周寧海沉聲應道在,跨步上前就攥住那兩個小太監的手腕,稍一用力,兩人便疼得齜牙咧嘴跪倒在地,連連磕頭求饒。
“打。”蘇鬱隻說了一個字,慎刑司門口就立刻傳來了清脆的巴掌聲。
“皇貴妃娘娘息怒!是蘇公公那邊催的急,奴才才亂了陣腳,惹了娘娘不悅,是奴才的錯。隻是那腰牌確實是頌芝姑孃的,她自己也承認了,奴才這才……”李總管急得在三九天裡都渾身冒汗。

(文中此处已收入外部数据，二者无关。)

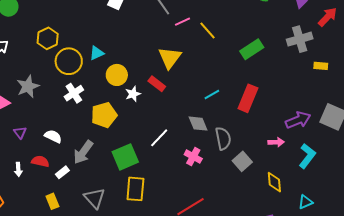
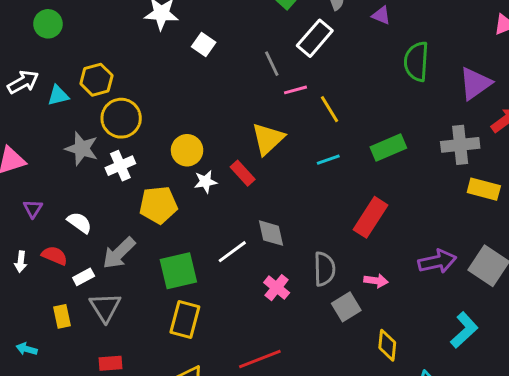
cyan triangle: (97, 53) -> (58, 95), moved
yellow rectangle: (321, 66) -> (484, 189), size x1.5
gray star: (28, 86) -> (82, 149), moved, turned 30
cyan line: (212, 94) -> (328, 160), moved
gray diamond: (198, 124) -> (271, 233), moved
pink arrow: (276, 142) -> (376, 281), moved
cyan L-shape: (307, 156) -> (464, 330), moved
gray triangle: (94, 198) -> (105, 307), moved

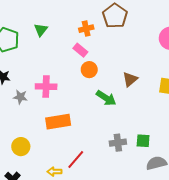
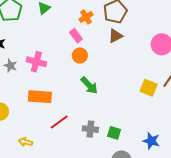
orange cross: (86, 29) -> (86, 17), turned -32
brown triangle: (130, 79) -> (115, 36), moved
red line: (76, 159) -> (59, 122), moved

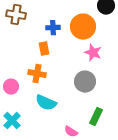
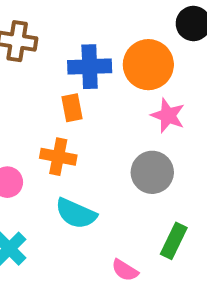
blue cross: (53, 28) -> (90, 67), size x1.5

“是她的又如何!因為腰牌是她的,所以她就是害了六阿哥落水的人嗎!”蘇鬱聲音陡然拔高,帶著壓人的戾氣,“你在宮殿監這麼些年,是越活越回去了?宮裡頭丟腰牌換腰牌的事少了?憑一塊牌子就能定罪,那這後宮裡的冤魂,怕是能把養心殿的門檻踏平了!她丟了腰牌,是犯了宮規,可翊坤宮的宮人犯錯,自有本宮處罰,還輪不到你們糟踐她!今日,人本宮絕不會讓你帶進慎刑司,你想問話,就來我翊坤宮當著本宮的麵問!你若是不服,大可以去皇上那告本宮的狀,本宮若是怕,就不姓年!我們走!”蘇鬱說著一把扯過了頌芝的手,帶著她頭也不回地離開了。
“李總管,你可真是好大的膽子,敢不問皇貴妃就拿翊坤宮的人。想要功勞,也是不是靠踩翊坤宮來掙的,彆糊塗了,到時候連怎麼死的都不知道!”周寧海停了手,扔下了兩個已經被打的鼻青臉腫的小太監,也一瘸一拐地離開了。

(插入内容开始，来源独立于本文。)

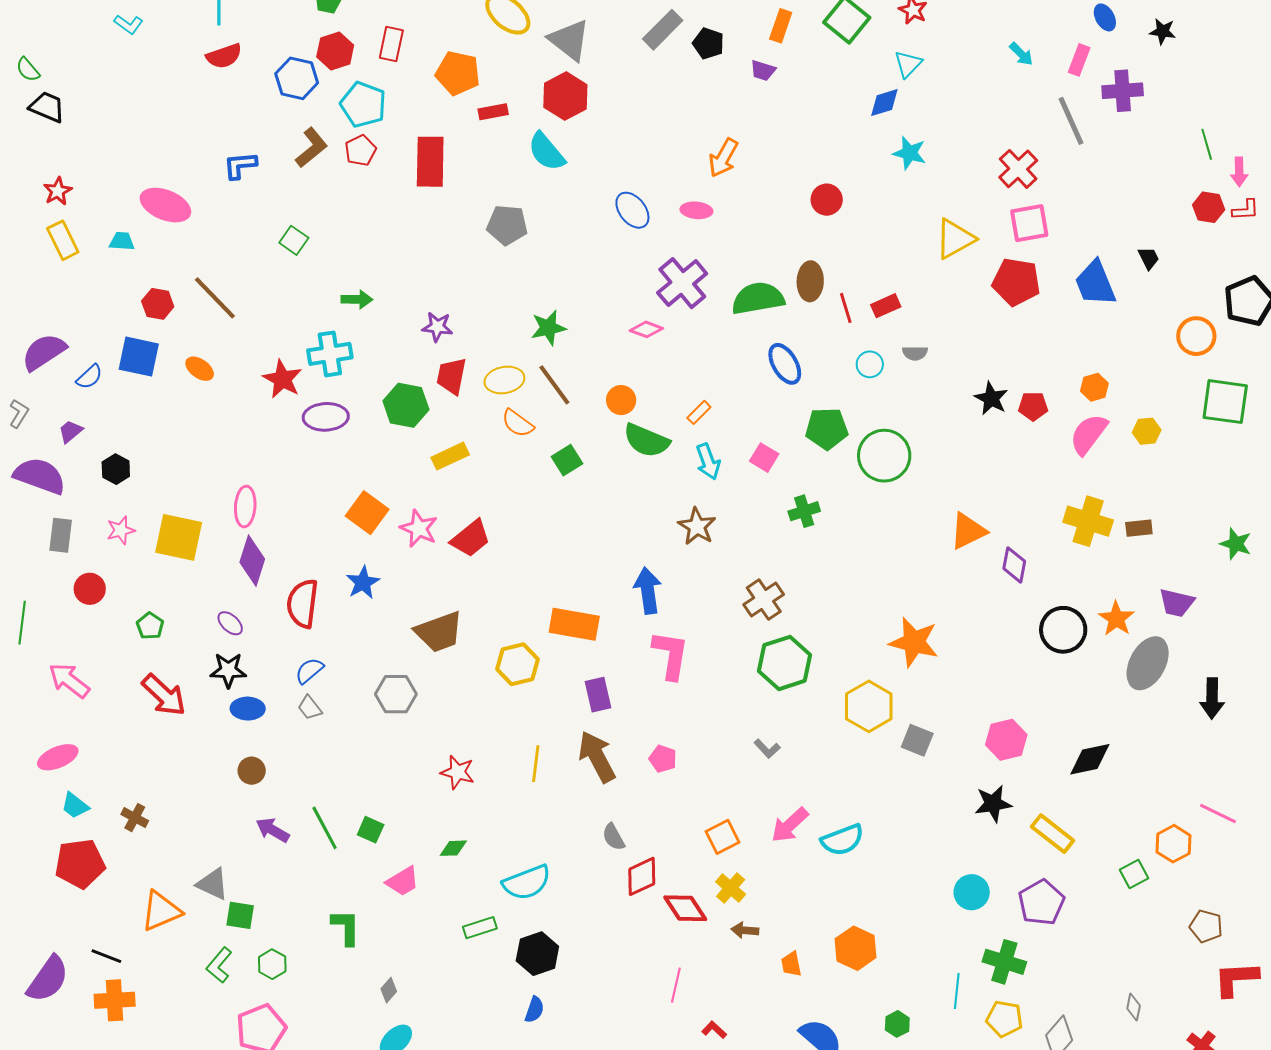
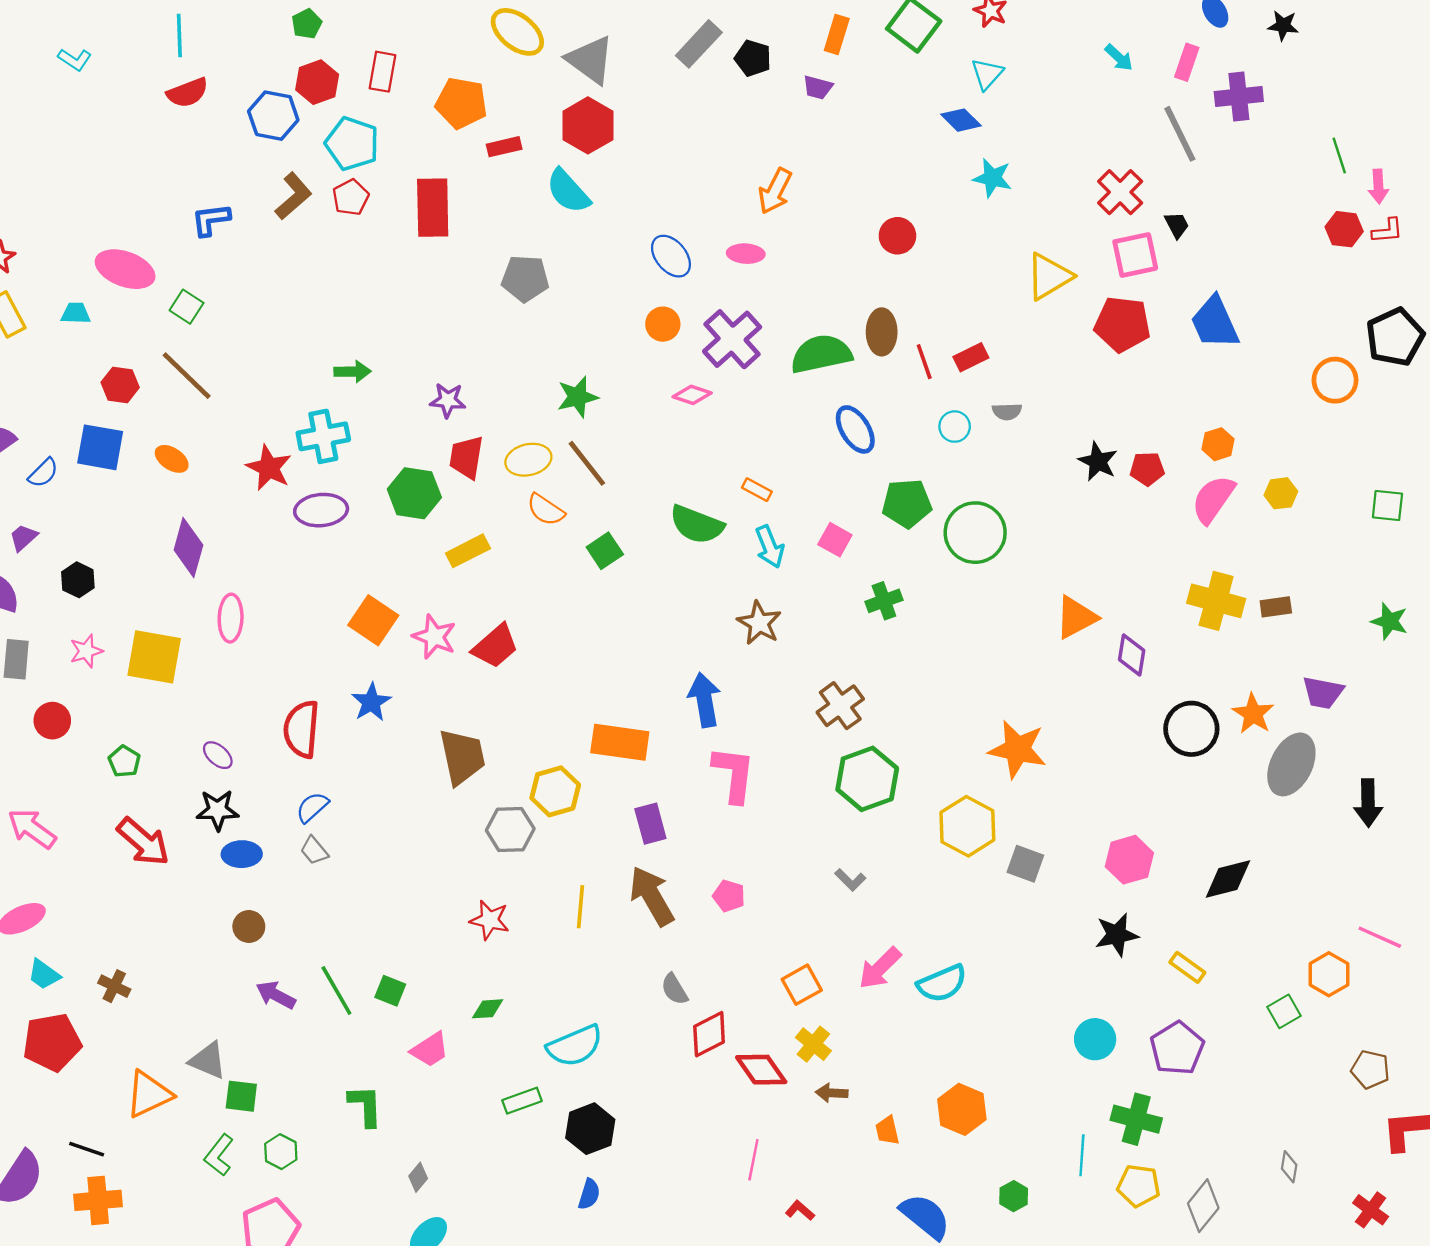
blue diamond: (884, 103) -> (961, 120), turned 64
green square: (294, 240) -> (187, 307), moved
black trapezoid: (1149, 258) -> (1177, 225), moved
orange circle: (621, 400) -> (663, 324), moved
green square: (1225, 402) -> (1387, 506), moved, size x0.6
orange rectangle: (699, 412) -> (757, 490), turned 75
purple diamond: (252, 561) -> (188, 547), moved
brown trapezoid: (439, 632) -> (462, 757), turned -80
gray hexagon: (396, 694) -> (510, 830), moved
yellow rectangle: (1053, 834) -> (1187, 967), size x0.7

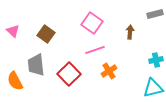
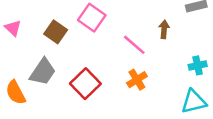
pink square: (92, 23) -> (92, 18), moved
pink line: (95, 50) -> (134, 45), moved, turned 60
gray trapezoid: (36, 65) -> (43, 72), turned -140

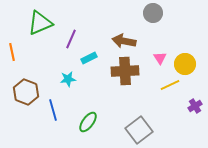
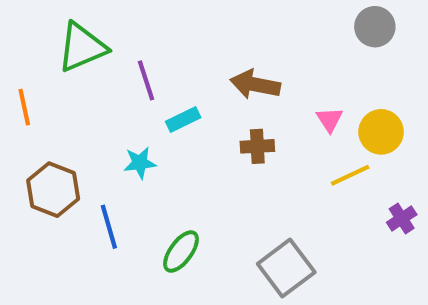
gray circle: (153, 13) -> (375, 27), moved
purple line: (71, 39) -> (146, 80), turned -42
brown cross: (125, 71) -> (257, 146), size x0.6

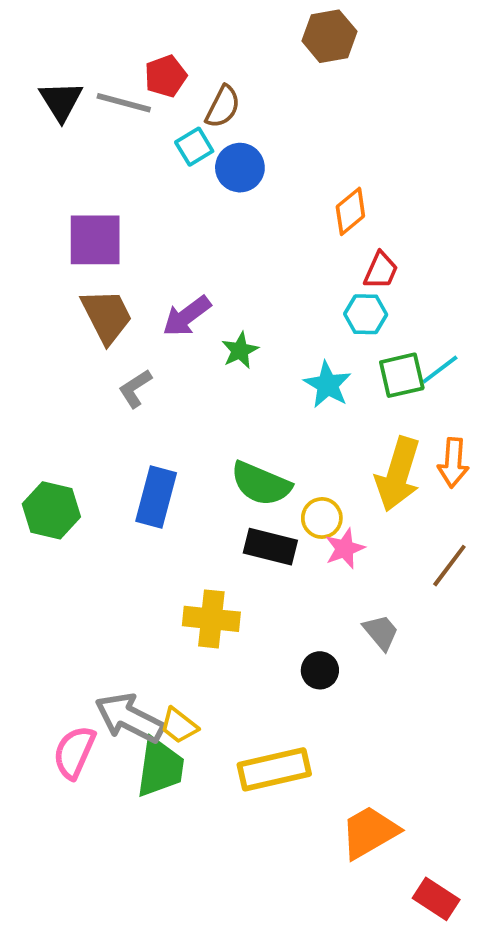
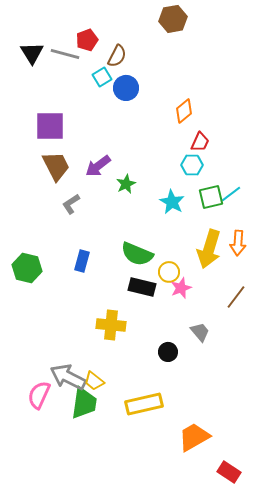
blue rectangle: (156, 497) -> (82, 261), size x0.7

李總管僵在原地,指節攥著浮塵捏得發白,冷風捲著雪沫子往領口裡鑽,凍得他牙關發緊,心裡卻隻剩翻湧的悔意。他哪是真急著查案,不過是揣著巴結皇後的心思,又被底下小太監攛掇著,昏了頭纔敢越權拿人。
他在宮殿監混了十幾年,始終冇攀上硬靠山,早瞧著皇後與皇貴妃素來不和,心裡便打著算盤。六阿哥落水雖是大事,可皇後向來厭恨翊坤宮,若能藉著這腰牌,把臟水潑到頌芝身上,就算定不了罪,也能膈應皇貴妃一回,皇後見他懂眼色、敢出手,往後自然會多照拂他幾分。底下的小太監又在一旁不停煽風,說皇貴妃縱著宮人在宮裡橫行,皇後早有不滿,如今抓著她身邊人的錯處,正是討皇後歡心的好機會,還說先斬後奏拿了人,皇後隻會讚他辦事利索,絕無怪罪的道理。
他被這攀附的心思衝昏了頭,竟忘了皇貴妃護短出了名,更忘了那皇貴妃小氣的很,半點容不得旁人動她翊坤宮的人,連內務府總管都冇稟報,就敢直接從鹹福宮押著頌芝往慎刑司走。如今被皇貴妃當著眾人的麵厲聲斥責,手下人也被打得鼻青臉腫,他才猛然回過神,皇後與皇貴妃不合是真,可皇後素來心思深沉,豈會為了他一個小小的宮殿監總管,與聖眷正濃的皇貴妃撕破臉?他這一步,竟是成了皇後與皇貴妃鬥法裡,一個不自量力的跳梁小醜。